Data excerpts
====================

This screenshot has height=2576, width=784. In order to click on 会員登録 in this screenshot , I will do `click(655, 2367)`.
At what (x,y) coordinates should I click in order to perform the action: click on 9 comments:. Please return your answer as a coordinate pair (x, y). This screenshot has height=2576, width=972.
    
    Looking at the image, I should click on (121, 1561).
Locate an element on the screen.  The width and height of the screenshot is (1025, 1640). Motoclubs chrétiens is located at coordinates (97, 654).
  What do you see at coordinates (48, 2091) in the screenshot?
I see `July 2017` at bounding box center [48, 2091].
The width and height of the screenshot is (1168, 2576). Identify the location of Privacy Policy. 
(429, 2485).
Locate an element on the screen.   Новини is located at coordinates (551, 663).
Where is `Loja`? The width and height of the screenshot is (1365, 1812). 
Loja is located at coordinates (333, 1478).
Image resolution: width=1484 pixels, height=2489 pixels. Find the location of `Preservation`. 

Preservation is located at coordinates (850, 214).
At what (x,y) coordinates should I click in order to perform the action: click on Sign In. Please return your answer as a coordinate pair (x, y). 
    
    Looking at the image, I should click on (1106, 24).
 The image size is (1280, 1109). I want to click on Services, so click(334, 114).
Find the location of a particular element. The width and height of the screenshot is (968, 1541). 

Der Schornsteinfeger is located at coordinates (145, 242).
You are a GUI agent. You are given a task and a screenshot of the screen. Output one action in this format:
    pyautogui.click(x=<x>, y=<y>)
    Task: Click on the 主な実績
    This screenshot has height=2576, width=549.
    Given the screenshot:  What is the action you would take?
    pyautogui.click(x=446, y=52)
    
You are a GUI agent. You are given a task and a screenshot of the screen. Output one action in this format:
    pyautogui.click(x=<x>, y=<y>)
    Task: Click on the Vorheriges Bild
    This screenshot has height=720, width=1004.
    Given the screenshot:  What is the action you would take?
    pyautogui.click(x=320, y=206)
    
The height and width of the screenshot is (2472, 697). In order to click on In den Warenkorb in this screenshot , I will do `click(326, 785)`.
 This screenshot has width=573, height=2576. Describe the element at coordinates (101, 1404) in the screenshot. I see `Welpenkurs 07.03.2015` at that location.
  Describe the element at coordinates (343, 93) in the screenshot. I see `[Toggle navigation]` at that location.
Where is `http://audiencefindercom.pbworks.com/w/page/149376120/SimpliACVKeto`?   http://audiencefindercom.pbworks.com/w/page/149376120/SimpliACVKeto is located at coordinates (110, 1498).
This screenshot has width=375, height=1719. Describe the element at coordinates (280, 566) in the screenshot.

====================

Task instructions
Produce the records once again, exactly as they stand above.

Answer to this task
This screenshot has height=2576, width=784. In order to click on 会員登録 in this screenshot , I will do `click(655, 2367)`.
At what (x,y) coordinates should I click in order to perform the action: click on 9 comments:. Please return your answer as a coordinate pair (x, y). This screenshot has height=2576, width=972.
    
    Looking at the image, I should click on (121, 1561).
Locate an element on the screen.  The width and height of the screenshot is (1025, 1640). Motoclubs chrétiens is located at coordinates (97, 654).
  What do you see at coordinates (48, 2091) in the screenshot?
I see `July 2017` at bounding box center [48, 2091].
The width and height of the screenshot is (1168, 2576). Identify the location of Privacy Policy. 
(429, 2485).
Locate an element on the screen.   Новини is located at coordinates (551, 663).
Where is `Loja`? The width and height of the screenshot is (1365, 1812). 
Loja is located at coordinates (333, 1478).
Image resolution: width=1484 pixels, height=2489 pixels. Find the location of `Preservation`. 

Preservation is located at coordinates (850, 214).
At what (x,y) coordinates should I click in order to perform the action: click on Sign In. Please return your answer as a coordinate pair (x, y). 
    
    Looking at the image, I should click on (1106, 24).
 The image size is (1280, 1109). I want to click on Services, so click(334, 114).
Find the location of a particular element. The width and height of the screenshot is (968, 1541). 

Der Schornsteinfeger is located at coordinates (145, 242).
You are a GUI agent. You are given a task and a screenshot of the screen. Output one action in this format:
    pyautogui.click(x=<x>, y=<y>)
    Task: Click on the 主な実績
    This screenshot has height=2576, width=549.
    Given the screenshot:  What is the action you would take?
    pyautogui.click(x=446, y=52)
    
You are a GUI agent. You are given a task and a screenshot of the screen. Output one action in this format:
    pyautogui.click(x=<x>, y=<y>)
    Task: Click on the Vorheriges Bild
    This screenshot has height=720, width=1004.
    Given the screenshot:  What is the action you would take?
    pyautogui.click(x=320, y=206)
    
The height and width of the screenshot is (2472, 697). In order to click on In den Warenkorb in this screenshot , I will do `click(326, 785)`.
 This screenshot has width=573, height=2576. Describe the element at coordinates (101, 1404) in the screenshot. I see `Welpenkurs 07.03.2015` at that location.
  Describe the element at coordinates (343, 93) in the screenshot. I see `[Toggle navigation]` at that location.
Where is `http://audiencefindercom.pbworks.com/w/page/149376120/SimpliACVKeto`?   http://audiencefindercom.pbworks.com/w/page/149376120/SimpliACVKeto is located at coordinates (110, 1498).
This screenshot has width=375, height=1719. Describe the element at coordinates (280, 566) in the screenshot.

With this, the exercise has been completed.